The reply must consist of the complete listing, reproduced exactly, with no images included.

+-------+

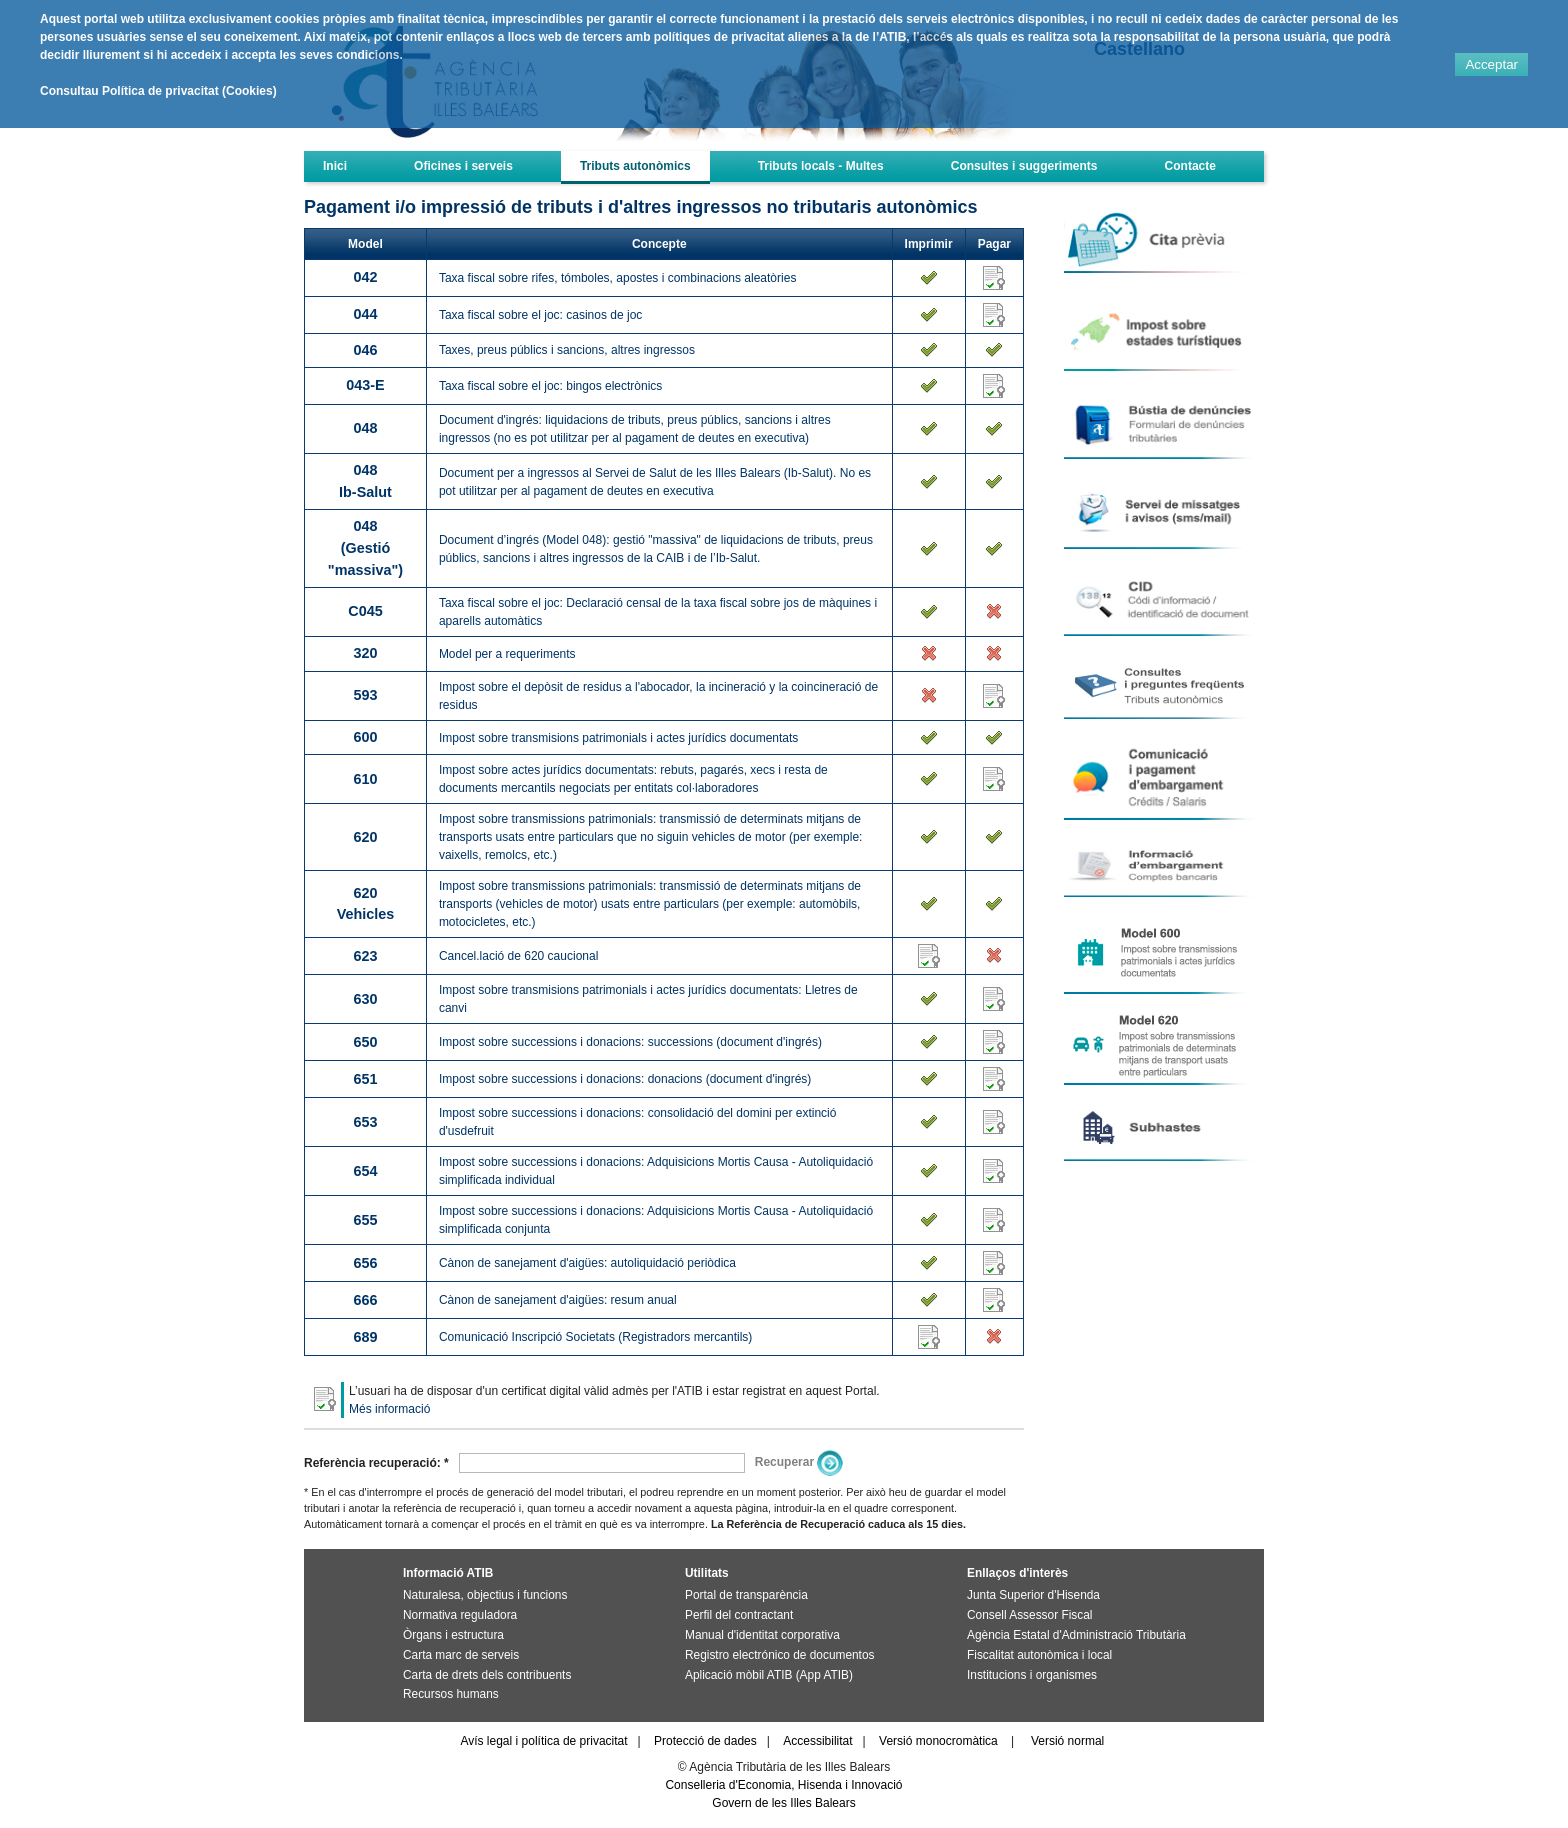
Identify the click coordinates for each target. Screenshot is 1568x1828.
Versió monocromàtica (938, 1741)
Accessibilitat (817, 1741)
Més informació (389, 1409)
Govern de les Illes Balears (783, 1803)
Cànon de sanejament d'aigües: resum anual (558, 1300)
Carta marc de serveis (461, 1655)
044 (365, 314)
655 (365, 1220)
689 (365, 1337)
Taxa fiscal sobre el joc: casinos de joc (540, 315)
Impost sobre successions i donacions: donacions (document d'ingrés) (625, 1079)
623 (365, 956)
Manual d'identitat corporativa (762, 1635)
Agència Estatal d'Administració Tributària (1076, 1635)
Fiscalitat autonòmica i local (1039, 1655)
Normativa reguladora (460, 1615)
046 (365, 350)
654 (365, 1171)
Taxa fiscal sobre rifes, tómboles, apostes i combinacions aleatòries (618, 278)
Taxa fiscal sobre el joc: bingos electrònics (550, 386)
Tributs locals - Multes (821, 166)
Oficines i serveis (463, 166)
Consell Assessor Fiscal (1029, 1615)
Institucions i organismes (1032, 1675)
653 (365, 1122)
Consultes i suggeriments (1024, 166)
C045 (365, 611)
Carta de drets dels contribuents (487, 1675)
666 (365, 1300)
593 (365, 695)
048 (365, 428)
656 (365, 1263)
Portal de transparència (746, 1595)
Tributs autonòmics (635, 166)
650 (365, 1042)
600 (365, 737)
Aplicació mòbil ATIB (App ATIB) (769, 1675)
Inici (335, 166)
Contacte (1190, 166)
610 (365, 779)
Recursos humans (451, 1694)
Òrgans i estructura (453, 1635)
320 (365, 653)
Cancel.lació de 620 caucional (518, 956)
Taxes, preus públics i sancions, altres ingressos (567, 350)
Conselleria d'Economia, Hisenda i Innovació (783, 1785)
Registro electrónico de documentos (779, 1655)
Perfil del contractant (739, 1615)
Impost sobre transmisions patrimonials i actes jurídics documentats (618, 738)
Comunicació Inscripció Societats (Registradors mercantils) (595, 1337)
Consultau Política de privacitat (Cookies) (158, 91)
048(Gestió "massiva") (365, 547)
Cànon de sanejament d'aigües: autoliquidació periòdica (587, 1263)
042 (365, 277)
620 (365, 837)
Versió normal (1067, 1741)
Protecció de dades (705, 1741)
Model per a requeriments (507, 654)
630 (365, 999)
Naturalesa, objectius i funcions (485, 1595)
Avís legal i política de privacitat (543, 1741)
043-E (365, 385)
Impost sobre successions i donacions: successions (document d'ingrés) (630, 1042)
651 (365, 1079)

+-------+

Task output:
Identify the click coordinates for each target. Screenshot is 1568x1828.
Versió monocromàtica (938, 1741)
Accessibilitat (817, 1741)
Més informació (389, 1409)
Govern de les Illes Balears (783, 1803)
Cànon de sanejament d'aigües: resum anual (558, 1300)
Carta marc de serveis (461, 1655)
044 (365, 314)
655 (365, 1220)
689 (365, 1337)
Taxa fiscal sobre el joc: casinos de joc (540, 315)
Impost sobre successions i donacions: donacions (document d'ingrés) (625, 1079)
623 (365, 956)
Manual d'identitat corporativa (762, 1635)
Agència Estatal d'Administració Tributària (1076, 1635)
Fiscalitat autonòmica i local (1039, 1655)
Normativa reguladora (460, 1615)
046 (365, 350)
654 (365, 1171)
Taxa fiscal sobre rifes, tómboles, apostes i combinacions aleatòries (618, 278)
Taxa fiscal sobre el joc: bingos electrònics (550, 386)
Tributs locals - Multes (821, 166)
Oficines i serveis (463, 166)
Consell Assessor Fiscal (1029, 1615)
Institucions i organismes (1032, 1675)
653 (365, 1122)
Consultes i suggeriments (1024, 166)
C045 (365, 611)
Carta de drets dels contribuents (487, 1675)
666 (365, 1300)
593 (365, 695)
048 (365, 428)
656 (365, 1263)
Portal de transparència (746, 1595)
Tributs autonòmics (635, 166)
650 (365, 1042)
600 (365, 737)
Aplicació mòbil ATIB (App ATIB) (769, 1675)
Inici (335, 166)
Contacte (1190, 166)
610 (365, 779)
Recursos humans (451, 1694)
Òrgans i estructura (453, 1635)
320 (365, 653)
Cancel.lació de 620 caucional (518, 956)
Taxes, preus públics i sancions, altres ingressos (567, 350)
Conselleria d'Economia, Hisenda i Innovació (783, 1785)
Registro electrónico de documentos (779, 1655)
Perfil del contractant (739, 1615)
Impost sobre transmisions patrimonials i actes jurídics documentats (618, 738)
Comunicació Inscripció Societats (Registradors mercantils) (595, 1337)
Consultau Política de privacitat (Cookies) (158, 91)
048(Gestió "massiva") (365, 547)
Cànon de sanejament d'aigües: autoliquidació periòdica (587, 1263)
042 (365, 277)
620 (365, 837)
Versió normal (1067, 1741)
Protecció de dades (705, 1741)
Model per a requeriments (507, 654)
630 (365, 999)
Naturalesa, objectius i funcions (485, 1595)
Avís legal i política de privacitat (543, 1741)
043-E (365, 385)
Impost sobre successions i donacions: successions (document d'ingrés) (630, 1042)
651 (365, 1079)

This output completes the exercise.